How do you find the school that is the best match for your child? Before interviewing principals and teachers, parents should ask themselves what are the child’s needs and strengths and what values do we live by?
Other considerations include the child’s character, personality, interests and aspirations. These factors will influence decisions about subjects on offer and how they are taught; whether the school is coeducational or single sex; its emphasis on sport, the arts and activities outside the regular curriculum; and its location in relation to home and public transport.
It is less about finding the ‘best school’ but rather what is the school that is best for your child.
Open days are a very good way to start looking and when parents have seen schools they like, visits can be arranged during a normal school day (but don’t just turn up). This provides an opportunity to ask how the school deals with curriculum options, specific learning needs, conflict resolution and social issues.
As in many ‘purchasing’ decisions, word of mouth is important. Parents should talk to other parents with children at different schools and examine their websites.

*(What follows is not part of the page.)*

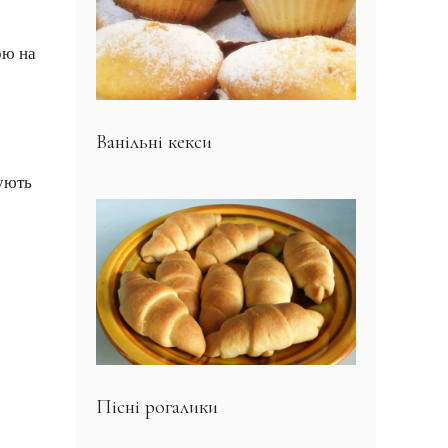
ою на
Ванільні кекси
ують
Пісні рогалики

When you have picked a school, register interest in enrolling as early as possible. This is likely to involve an administration fee that is not refundable. When a decision is made to enrol, or when a place becomes available, a payment is paid to confirm enrolment but it is deducted from the fees.
Many parents ask what the best age is to start at an Independent school, for example, in the Early Learning Centre, Prep, Year 5 or Year 7.
The advantage of starting your child early is that they don’t have to change schools. If they are following a sibling (or will be followed) the continuity is valuable, convenient for transport arrangements and family involvement with the school. Seeking enrolment in later years might mean waiting lists.